Lola lit Noyade

Joey 8 ans passe ses vacances d’été dans un centre de vacances comme la plupart de ses petits camardes américains. Joey est un petit garçon timide, réservé et qui, en plus, a peur de l’eau ! Mais pour Alex, le tout jeune maître nageur, c’est inimaginable qu’un des gamins quitte le camp sans savoir nager. Alors quelques jours avant le grand départ, Alex abandonne Joey sur un radeau au beau milieu du lac, il faudra bien que ce peureux revienne tout seul et alors, Alex aura réussi : comme chaque année, tous les enfants sauront nager ! Mais Alex oublie Joey qui disparait. Où est-il ? Il ne sera jamais retrouvé.

20 ans plus tard, Alex est devenu un marchand immobilier, dont les méthodes lui ont apporté succès, argent mais aussi un tas d’ennemis. Alors lorsqu’il retrouve sa piscine souillée d’une eau couleur sang, il ne peut imaginer que le passé, qu’il avait oublié, refait surface. Et pourtant, les indices s’accumulent, quelqu’un lui en veut suffisamment pour mettre la vie de sa famille en danger. Se peut-il que ce soit Joey qui revienne se venger ?

Tous les ingrédients du thriller réussi sont réunis ; du suspens, du rythme, une intrigue qui tient debout… Ce que j’ai trouvé intéressant c’est que, finalement, on tremble pour le « méchant », en effet j’ai parfois oublié qu’Alex avait quand même abandonné un gamin de 8 ans au milieu d’un lac. Je ne suis pas amatrice de ce genre littéraire mais j’ai trouvé celui-ci efficace même si la fin est un peu décevante.
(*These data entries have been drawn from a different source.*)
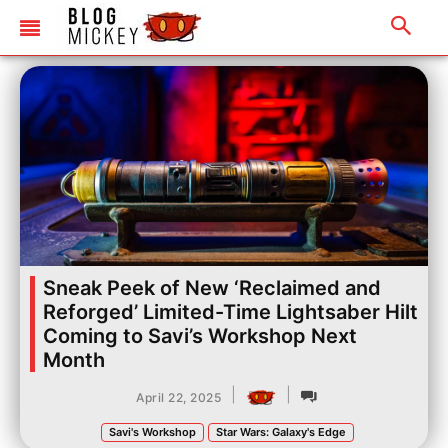
Sneak Peek of New ‘Reclaimed and
Reforged’ Limited-Time Lightsaber Hilt
Coming to Savi’s Workshop Next
Month
|
|
April 22, 2025
Savi's Workshop
Star Wars: Galaxy's Edge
Noyade / JP Smith – Editions Gallimard – Collection Série Noire – juin 2020 – 384p

traduit de l’anglais (américain) par Philippe Loubat-Delranc – titre original The Drowning

 

Lola lit Frangines

Elles sont 3 frangines ; Mathilde, Violette et Louise la petite dernière. Tous les ans elles rejoignent leur parent à la garrigue, la maison familiale du sud de la France.
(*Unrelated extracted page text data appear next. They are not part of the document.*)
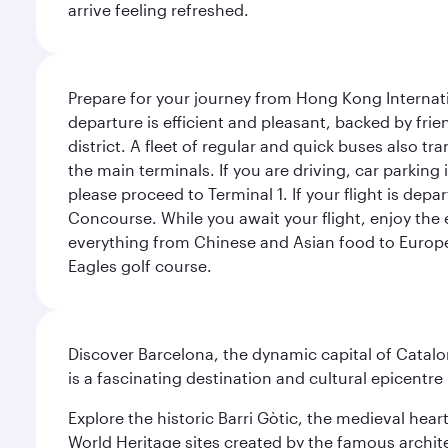
arrive feeling refreshed.
Prepare for your journey from Hong Kong Internati
departure is efficient and pleasant, backed by frien
district. A fleet of regular and quick buses also tr
the main terminals. If you are driving, car parking 
please proceed to Terminal 1. If your flight is depa
Concourse. While you await your flight, enjoy the ex
everything from Chinese and Asian food to European
Eagles golf course.
Discover Barcelona, the dynamic capital of Catal
is a fascinating destination and cultural epicent
Explore the historic Barri Gòtic, the medieval hear
World Heritage sites created by the famous archit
La vie n’est pas toujours un long fleuve tranquille, mais elles se soutiennent, se chamaillent, se câlinent, se disputent, s’engueulent, se fâchent, et se réconcilient…
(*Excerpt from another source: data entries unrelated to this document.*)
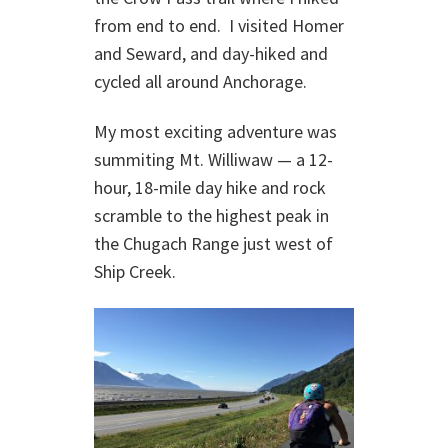
from end to end. I visited Homer
and Seward, and day-hiked and
cycled all around Anchorage.
My most exciting adventure was
summiting Mt. Williwaw — a 12-
hour, 18-mile day hike and rock
scramble to the highest peak in
the Chugach Range just west of
Ship Creek.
Elles ont des secrets aussi, entre sœurs, c’est bien normal et quand elles se les avouent elle sont partagées entre la colère de ne pas avoir su avant et le bonheur de pouvoir partager.

Ça crie, ça chante, ça rigole, ça critique, ça pleure… sous la chaleur du soleil du Sud et le chant des cigales.

Un chouette roman de frangines, de frangins aussi, chaque fratrie peut retrouver un peu de son histoire ♥


Frangines / Adèle Bréau – Editions JC Lattès – juin 2020 – 350p

Lola lit Des vies à découvert

Une maison victorienne du New Jersey est le lien entre les deux familles que nous dépeint Barbara Kingsolver. 150 années séparent Thatcher Greenwood et Mary Treat scientifiques progressistes, de la famille Knox, issue de la classe moyenne.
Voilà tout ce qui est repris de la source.